Justice to myself and my profession required that I should not visit again a man who rejected my advice, and whose case seemed fitted rather for the ministrations of a servant of Christ than a disciple of Æsculapius. Several days passed without my hearing anything of the condition of the unhappy patient; but I had no hopes of his having got quit of his neuralgia, which too often adheres to its victim like a double-tongued adder.
One evening I was in my study, reading an old copy of Celsus, over a fire nearly exhausted, and by the light of a candle, whose long black wick indicated the attention I was devoting to the old physician. The night was dark and windy, and I was assured that, if no emergency demanded my presence out of doors (which I fervently wished), I stood little risk of being disturbed by any walking patients, generally deemed by us the most troublesome of all our employers. At my side hung my skeletons; and, among the rest, that of Walter T——; around were other monuments of the frailty and the agonies of human life, all too familiar to me to take off my attention from the old chronicler of diseases, their causes, symptoms, and cures.

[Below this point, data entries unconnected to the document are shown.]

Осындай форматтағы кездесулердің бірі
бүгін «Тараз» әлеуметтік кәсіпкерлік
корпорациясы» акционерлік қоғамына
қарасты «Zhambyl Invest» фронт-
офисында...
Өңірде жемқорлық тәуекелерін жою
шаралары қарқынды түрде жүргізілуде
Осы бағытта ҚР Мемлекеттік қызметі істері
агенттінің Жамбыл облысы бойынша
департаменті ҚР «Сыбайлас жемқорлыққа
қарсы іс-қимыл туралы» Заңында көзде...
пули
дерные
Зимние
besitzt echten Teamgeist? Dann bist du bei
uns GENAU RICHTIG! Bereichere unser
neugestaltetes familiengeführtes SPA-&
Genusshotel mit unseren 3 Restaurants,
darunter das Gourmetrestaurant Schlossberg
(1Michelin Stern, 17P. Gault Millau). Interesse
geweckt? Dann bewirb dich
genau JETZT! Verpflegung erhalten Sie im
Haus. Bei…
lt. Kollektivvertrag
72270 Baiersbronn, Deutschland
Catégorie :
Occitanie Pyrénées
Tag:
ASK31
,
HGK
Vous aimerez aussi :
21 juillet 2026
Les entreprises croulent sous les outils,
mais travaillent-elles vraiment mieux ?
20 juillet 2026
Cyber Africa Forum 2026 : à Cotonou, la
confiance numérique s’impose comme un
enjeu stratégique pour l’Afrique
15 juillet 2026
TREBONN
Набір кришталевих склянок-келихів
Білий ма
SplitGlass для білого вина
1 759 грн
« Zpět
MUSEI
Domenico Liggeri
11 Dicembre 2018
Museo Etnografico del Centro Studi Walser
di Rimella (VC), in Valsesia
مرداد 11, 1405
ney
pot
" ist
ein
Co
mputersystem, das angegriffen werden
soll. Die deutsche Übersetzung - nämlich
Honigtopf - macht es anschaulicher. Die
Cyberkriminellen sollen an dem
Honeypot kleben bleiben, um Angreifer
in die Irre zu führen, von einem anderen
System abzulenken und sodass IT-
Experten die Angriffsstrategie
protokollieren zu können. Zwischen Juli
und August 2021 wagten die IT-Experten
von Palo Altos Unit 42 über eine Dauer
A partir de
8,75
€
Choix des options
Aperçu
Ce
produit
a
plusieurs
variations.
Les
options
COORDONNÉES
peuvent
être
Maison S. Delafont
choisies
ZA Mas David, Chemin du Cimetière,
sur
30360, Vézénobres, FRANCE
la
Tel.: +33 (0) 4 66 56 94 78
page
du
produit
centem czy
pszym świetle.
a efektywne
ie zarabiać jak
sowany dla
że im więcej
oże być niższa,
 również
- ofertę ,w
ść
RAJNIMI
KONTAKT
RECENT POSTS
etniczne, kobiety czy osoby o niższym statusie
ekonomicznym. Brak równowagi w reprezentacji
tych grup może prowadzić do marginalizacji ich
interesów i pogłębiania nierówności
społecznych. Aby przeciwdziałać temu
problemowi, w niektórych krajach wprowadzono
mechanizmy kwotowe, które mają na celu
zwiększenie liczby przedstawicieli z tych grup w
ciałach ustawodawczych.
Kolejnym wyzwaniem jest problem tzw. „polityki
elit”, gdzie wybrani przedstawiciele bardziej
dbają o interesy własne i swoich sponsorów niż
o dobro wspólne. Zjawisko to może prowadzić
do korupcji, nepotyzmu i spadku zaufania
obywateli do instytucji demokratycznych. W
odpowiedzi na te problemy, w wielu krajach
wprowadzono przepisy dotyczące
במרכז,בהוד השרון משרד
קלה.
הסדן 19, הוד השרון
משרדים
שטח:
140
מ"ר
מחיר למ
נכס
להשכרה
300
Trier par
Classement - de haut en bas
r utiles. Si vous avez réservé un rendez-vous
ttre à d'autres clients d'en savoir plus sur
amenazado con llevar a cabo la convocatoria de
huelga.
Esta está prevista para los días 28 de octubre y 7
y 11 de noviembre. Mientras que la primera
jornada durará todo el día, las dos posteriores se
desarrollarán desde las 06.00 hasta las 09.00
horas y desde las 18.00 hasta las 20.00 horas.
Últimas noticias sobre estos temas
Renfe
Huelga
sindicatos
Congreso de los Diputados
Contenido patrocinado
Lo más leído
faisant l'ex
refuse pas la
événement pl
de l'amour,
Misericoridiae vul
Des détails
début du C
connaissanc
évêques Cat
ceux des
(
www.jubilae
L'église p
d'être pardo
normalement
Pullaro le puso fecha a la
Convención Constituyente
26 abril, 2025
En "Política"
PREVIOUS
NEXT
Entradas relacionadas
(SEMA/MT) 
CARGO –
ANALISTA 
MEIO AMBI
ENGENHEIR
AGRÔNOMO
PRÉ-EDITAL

While thus occupied, my bell rang with great violence and I started up from the study into which I had fallen. In an instant, my door was flung open. William B—— stood before me, the picture of a man who had broken out of bedlam: his eyes flashed the fire of an excruciating agony; his right hand was pressed convulsively on his cheek; his left made wild signs, intended to supply the want of words which his tongue could not utter; every symptom indicated that he was under the full grasp of his implacable enemy. Recovering his breath, he cried out, "I cannot bear this any longer." "Patience," said I. "No!" he proceeded, "the extent of human powers of suffering may be overrated by superior avengers. I must brave Heaven, or die under its exaction of the last pang of an overstrained retribution; death will not come to my prayer, and I am stung to rebellion. Will you, sir, use your operating knife against the wrath of Heaven? I am resolved. Though conscience cannot be amputated, this hell-scorched nerve may be severed. Come next what will, this must be ended. I am at last prepared."